● **Data**
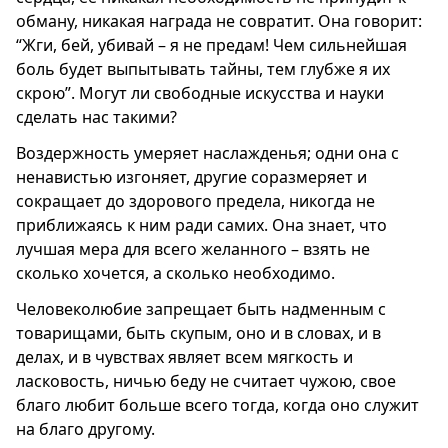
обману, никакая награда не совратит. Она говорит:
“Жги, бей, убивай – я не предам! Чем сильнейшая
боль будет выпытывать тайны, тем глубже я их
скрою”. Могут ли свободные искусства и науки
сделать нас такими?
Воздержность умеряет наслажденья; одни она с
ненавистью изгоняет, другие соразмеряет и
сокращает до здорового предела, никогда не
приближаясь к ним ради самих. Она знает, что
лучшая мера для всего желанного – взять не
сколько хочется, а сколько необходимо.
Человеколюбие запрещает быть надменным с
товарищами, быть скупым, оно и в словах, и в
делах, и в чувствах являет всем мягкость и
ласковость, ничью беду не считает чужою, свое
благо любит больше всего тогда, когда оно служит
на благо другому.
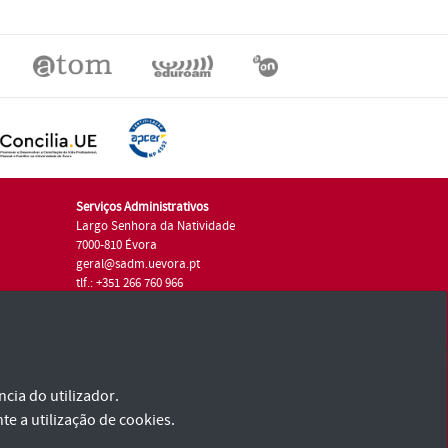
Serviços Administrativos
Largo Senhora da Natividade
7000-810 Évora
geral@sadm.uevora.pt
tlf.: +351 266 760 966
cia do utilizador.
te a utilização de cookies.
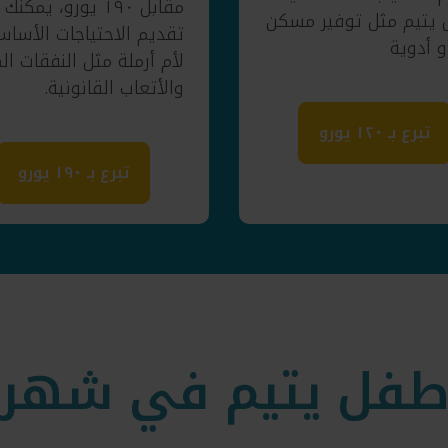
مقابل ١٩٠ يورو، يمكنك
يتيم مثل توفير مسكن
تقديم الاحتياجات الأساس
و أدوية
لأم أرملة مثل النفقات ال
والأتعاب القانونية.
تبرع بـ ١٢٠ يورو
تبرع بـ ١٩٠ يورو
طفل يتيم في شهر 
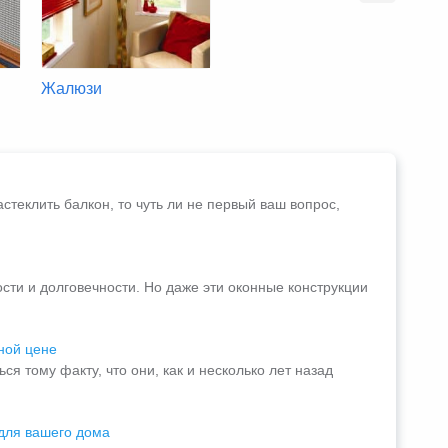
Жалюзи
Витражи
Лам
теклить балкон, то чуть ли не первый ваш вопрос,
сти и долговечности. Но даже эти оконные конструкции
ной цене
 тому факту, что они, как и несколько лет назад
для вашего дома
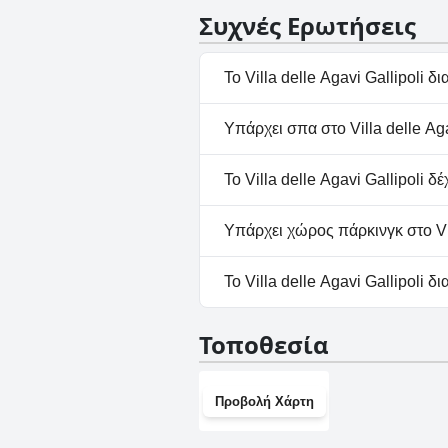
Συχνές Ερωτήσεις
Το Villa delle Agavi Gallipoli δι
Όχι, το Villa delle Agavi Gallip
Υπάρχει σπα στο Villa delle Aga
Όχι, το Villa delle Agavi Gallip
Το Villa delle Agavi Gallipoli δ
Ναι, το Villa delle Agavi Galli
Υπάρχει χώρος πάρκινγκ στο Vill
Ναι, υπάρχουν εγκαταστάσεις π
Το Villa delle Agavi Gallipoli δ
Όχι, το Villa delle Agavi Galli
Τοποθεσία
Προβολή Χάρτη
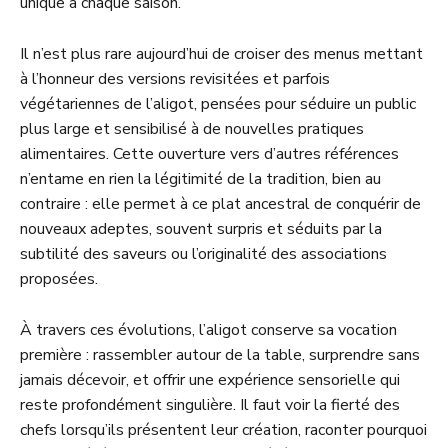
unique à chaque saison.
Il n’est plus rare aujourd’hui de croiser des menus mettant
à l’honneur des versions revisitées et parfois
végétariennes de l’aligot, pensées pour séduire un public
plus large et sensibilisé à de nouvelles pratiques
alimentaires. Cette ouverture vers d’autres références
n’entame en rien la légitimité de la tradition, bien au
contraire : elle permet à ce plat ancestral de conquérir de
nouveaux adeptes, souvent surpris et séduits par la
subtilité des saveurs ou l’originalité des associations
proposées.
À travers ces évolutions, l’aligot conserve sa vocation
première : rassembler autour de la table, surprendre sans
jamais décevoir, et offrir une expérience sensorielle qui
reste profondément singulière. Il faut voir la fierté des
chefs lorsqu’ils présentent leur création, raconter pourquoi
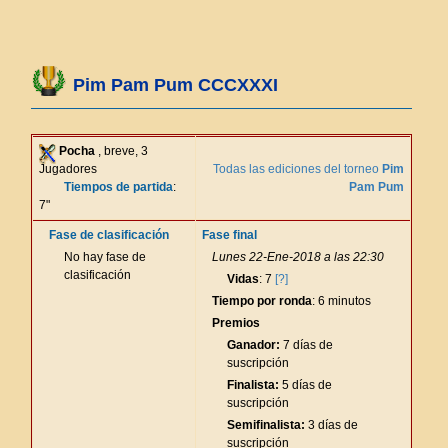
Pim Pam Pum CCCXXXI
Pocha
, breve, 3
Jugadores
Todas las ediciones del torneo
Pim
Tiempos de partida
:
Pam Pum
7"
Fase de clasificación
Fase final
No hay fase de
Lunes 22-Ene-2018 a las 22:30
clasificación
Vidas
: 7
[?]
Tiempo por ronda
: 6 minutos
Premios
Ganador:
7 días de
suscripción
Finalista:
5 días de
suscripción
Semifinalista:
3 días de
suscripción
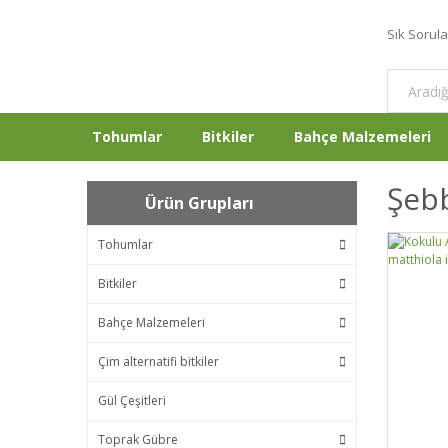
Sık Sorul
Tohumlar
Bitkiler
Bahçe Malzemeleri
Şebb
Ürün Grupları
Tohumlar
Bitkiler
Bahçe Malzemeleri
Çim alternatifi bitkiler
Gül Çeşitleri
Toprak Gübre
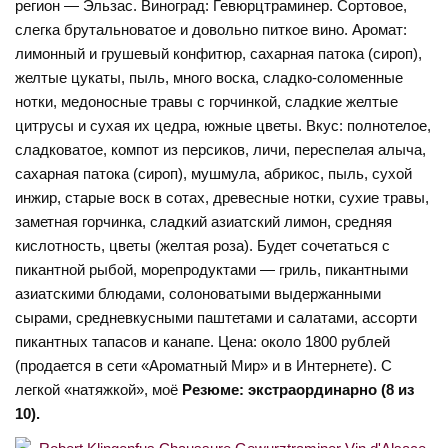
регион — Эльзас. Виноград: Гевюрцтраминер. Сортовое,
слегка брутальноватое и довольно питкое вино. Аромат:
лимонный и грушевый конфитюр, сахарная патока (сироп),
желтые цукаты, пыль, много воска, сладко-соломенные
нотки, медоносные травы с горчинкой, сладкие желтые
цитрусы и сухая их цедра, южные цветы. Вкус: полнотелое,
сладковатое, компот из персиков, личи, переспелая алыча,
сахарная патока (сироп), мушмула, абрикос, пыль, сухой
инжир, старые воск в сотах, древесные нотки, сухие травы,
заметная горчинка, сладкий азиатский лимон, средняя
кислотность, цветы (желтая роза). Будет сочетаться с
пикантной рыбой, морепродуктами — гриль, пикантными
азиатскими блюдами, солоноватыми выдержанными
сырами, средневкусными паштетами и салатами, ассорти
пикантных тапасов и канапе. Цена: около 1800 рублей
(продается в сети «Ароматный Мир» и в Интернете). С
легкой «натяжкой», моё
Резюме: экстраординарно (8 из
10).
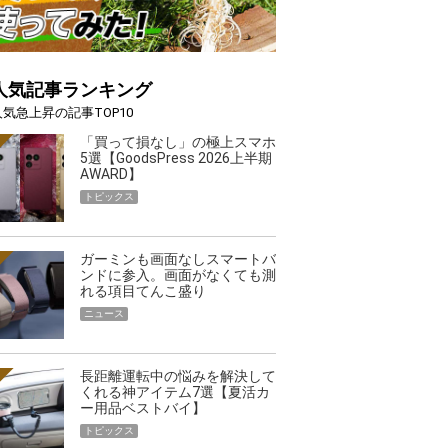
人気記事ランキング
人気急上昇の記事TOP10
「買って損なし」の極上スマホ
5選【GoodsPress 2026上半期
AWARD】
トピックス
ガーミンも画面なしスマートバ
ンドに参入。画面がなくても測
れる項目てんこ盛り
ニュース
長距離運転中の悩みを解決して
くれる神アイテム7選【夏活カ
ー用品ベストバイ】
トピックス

● **Try it**
Apart from the pictures, every record must be set down exactly.

● **Response to the task**
обману, никакая награда не совратит. Она говорит:
“Жги, бей, убивай – я не предам! Чем сильнейшая
боль будет выпытывать тайны, тем глубже я их
скрою”. Могут ли свободные искусства и науки
сделать нас такими?
Воздержность умеряет наслажденья; одни она с
ненавистью изгоняет, другие соразмеряет и
сокращает до здорового предела, никогда не
приближаясь к ним ради самих. Она знает, что
лучшая мера для всего желанного – взять не
сколько хочется, а сколько необходимо.
Человеколюбие запрещает быть надменным с
товарищами, быть скупым, оно и в словах, и в
делах, и в чувствах являет всем мягкость и
ласковость, ничью беду не считает чужою, свое
благо любит больше всего тогда, когда оно служит
на благо другому.
Serviços Administrativos
Largo Senhora da Natividade
7000-810 Évora
geral@sadm.uevora.pt
tlf.: +351 266 760 966
cia do utilizador.
te a utilização de cookies.
مقابل ١٩٠ يورو، يمكنك
يتيم مثل توفير مسكن
تقديم الاحتياجات الأساس
و أدوية
لأم أرملة مثل النفقات ال
والأتعاب القانونية.
تبرع بـ ١٢٠ يورو
تبرع بـ ١٩٠ يورو
طفل يتيم في شهر 
Жалюзи
Витражи
Лам
теклить балкон, то чуть ли не первый ваш вопрос,
сти и долговечности. Но даже эти оконные конструкции
ной цене
 тому факту, что они, как и несколько лет назад
для вашего дома
Συχνές Ερωτήσεις
Το Villa delle Agavi Gallipoli δι
Όχι, το Villa delle Agavi Gallip
Υπάρχει σπα στο Villa delle Aga
Όχι, το Villa delle Agavi Gallip
Το Villa delle Agavi Gallipoli δ
Ναι, το Villa delle Agavi Galli
Υπάρχει χώρος πάρκινγκ στο Vill
Ναι, υπάρχουν εγκαταστάσεις π
Το Villa delle Agavi Gallipoli δ
Όχι, το Villa delle Agavi Galli
Τοποθεσία
Προβολή Χάρτη
unique à chaque saison.
Il n’est plus rare aujourd’hui de croiser des menus mettant
à l’honneur des versions revisitées et parfois
végétariennes de l’aligot, pensées pour séduire un public
plus large et sensibilisé à de nouvelles pratiques
alimentaires. Cette ouverture vers d’autres références
n’entame en rien la légitimité de la tradition, bien au
contraire : elle permet à ce plat ancestral de conquérir de
nouveaux adeptes, souvent surpris et séduits par la
subtilité des saveurs ou l’originalité des associations
proposées.
À travers ces évolutions, l’aligot conserve sa vocation
première : rassembler autour de la table, surprendre sans
jamais décevoir, et offrir une expérience sensorielle qui
reste profondément singulière. Il faut voir la fierté des
chefs lorsqu’ils présentent leur création, raconter pourquoi
Pim Pam Pum CCCXXXI
Pocha
, breve, 3
Jugadores
Todas las ediciones del torneo
Pim
Tiempos de partida
:
Pam Pum
7"
Fase de clasificación
Fase final
No hay fase de
Lunes 22-Ene-2018 a las 22:30
clasificación
Vidas
: 7
[?]
Tiempo por ronda
: 6 minutos
Premios
Ganador:
7 días de
suscripción
Finalista:
5 días de
suscripción
Semifinalista:
3 días de
suscripción
Sık Sorul
Tohumlar
Bitkiler
Bahçe Malzemeleri
Şebb
Ürün Grupları
Tohumlar
Bitkiler
Bahçe Malzemeleri
Çim alternatifi bitkiler
Gül Çeşitleri
Toprak Gübre
регион — Эльзас. Виноград: Гевюрцтраминер. Сортовое,
слегка брутальноватое и довольно питкое вино. Аромат:
лимонный и грушевый конфитюр, сахарная патока (сироп),
желтые цукаты, пыль, много воска, сладко-соломенные
нотки, медоносные травы с горчинкой, сладкие желтые
цитрусы и сухая их цедра, южные цветы. Вкус: полнотелое,
сладковатое, компот из персиков, личи, переспелая алыча,
сахарная патока (сироп), мушмула, абрикос, пыль, сухой
инжир, старые воск в сотах, древесные нотки, сухие травы,
заметная горчинка, сладкий азиатский лимон, средняя
кислотность, цветы (желтая роза). Будет сочетаться с
пикантной рыбой, морепродуктами — гриль, пикантными
азиатскими блюдами, солоноватыми выдержанными
сырами, средневкусными паштетами и салатами, ассорти
пикантных тапасов и канапе. Цена: около 1800 рублей
(продается в сети «Ароматный Мир» и в Интернете). С
легкой «натяжкой», моё
Резюме: экстраординарно (8 из
10).
人気記事ランキング
人気急上昇の記事TOP10
「買って損なし」の極上スマホ
5選【GoodsPress 2026上半期
AWARD】
トピックス
ガーミンも画面なしスマートバ
ンドに参入。画面がなくても測
れる項目てんこ盛り
ニュース
長距離運転中の悩みを解決して
くれる神アイテム7選【夏活カ
ー用品ベストバイ】
トピックス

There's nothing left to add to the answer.